Finance Act, 1974

Approval of contracts for dependants or for life assurance.

66.—Chapter III of Part XII of the Income Tax Act, 1967 , is hereby amended by the insertion after section 235 of the following section:

“235A.— (1) The Revenue Commissioners may approve for the purposes of this Chapter a contract made by an individual with a person lawfully carrying on in the State the business of granting annuities on human life if—

(a) the main benefit secured by the contract is the provision of an annuity for the wife or husband of the individual or for any one or more dependants of the individual, or

(b) the sole benefit secured by the contract is the provision of a lump sum, on the death of the individual before he attains the age of 70 (or any later age approved under section 235 (3) (cc)), being a lump sum payable to his personal representatives.

(2) The Revenue Commissioners shall not approve a contract made by an individual with such a person as aforesaid under subsection (1) (a) unless it appears to them to satisfy the following conditions, that is to say—

(a) that any annuity payable to the wife or husband or dependant of the individual commences on the death of the individual,

(b) that any annuity payable under the contract to the individual commences at a time after the individual attains the age of 60, and, unless the individual's annuity is one to commence on the death of a person to whom an annuity would be payable under the contract if that person survived the individual, cannot commence after the time when the individual attains the age of 70, or any greater age approved under section 235 (3) (cc),

(c) that the contract does not provide for the payment by such person of any sum, other than any annuity payable to the individual's wife or husband or dependant or to the individual except, in the event of no annuity becoming payable under the contract, any sums payable to the individual's personal representatives by way of return of premiums, by way of reasonable interest on premiums or by way of bonuses out of profits,

(d) that the contract does not provide for the payment of any annuity otherwise than for the life of the annuitant,

(e) that the contract provides that no annuity payable under it shall be capable in whole or in part of surrender, commutation or assignment.

(3) The Revenue Commissioners may, if they think fit, and subject to any conditions that they think proper to impose, approve a contract under subsection (1) (a) notwithstanding that, in one or more respects, it does not appear to them to satisfy the conditions specified in subsection (2).

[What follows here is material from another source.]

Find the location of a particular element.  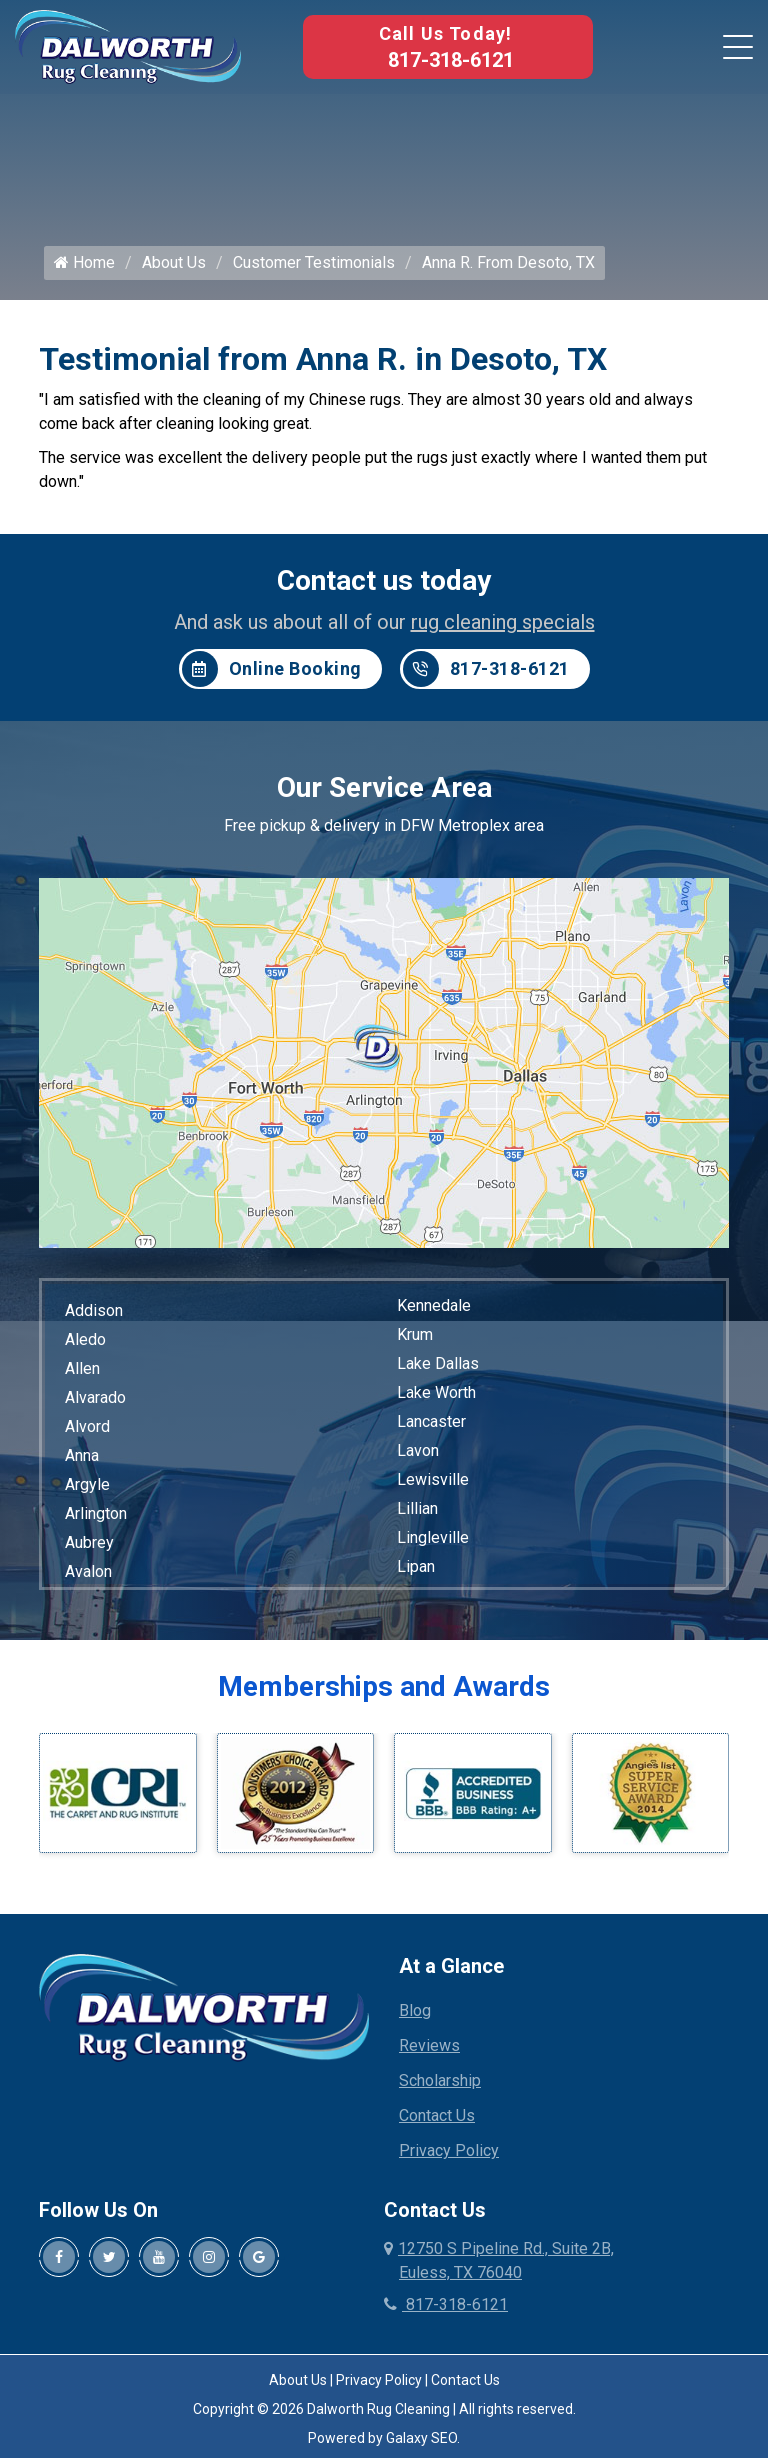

(4) Subsections (2) and (3) of section 235 shall not apply to the approval of a contract under this section.

(5) The Revenue Commissioners may approve a trust scheme, or part of a trust scheme, otherwise satisfying the conditions specified in paragraphs (a), (b) and (c) of section 235 (4) notwithstanding that its main purpose is to provide annuities for the wives, husbands and dependants of the individuals, or lump sums payable to the individuals' personal representatives on death and—

(a) the preceding provisions of this section shall apply, with any necessary modifications, in relation to such approval,

(b) the provisions of this Chapter shall apply to the scheme or part of the scheme when so approved as they apply to a contract approved under this section,

(c) the exemption from income tax provided in section 235 (4) shall apply to the scheme or part of the scheme when so approved.

(6) Except as otherwise provided in this Chapter, any reference in the Income Tax Acts to a contract, scheme or part of a scheme approved under section 235 shall include a reference to a contract, scheme or part of a scheme approved under this section.

(7) Approval under this section shall not affect relief for a year of assessment before the year 1974-75.”.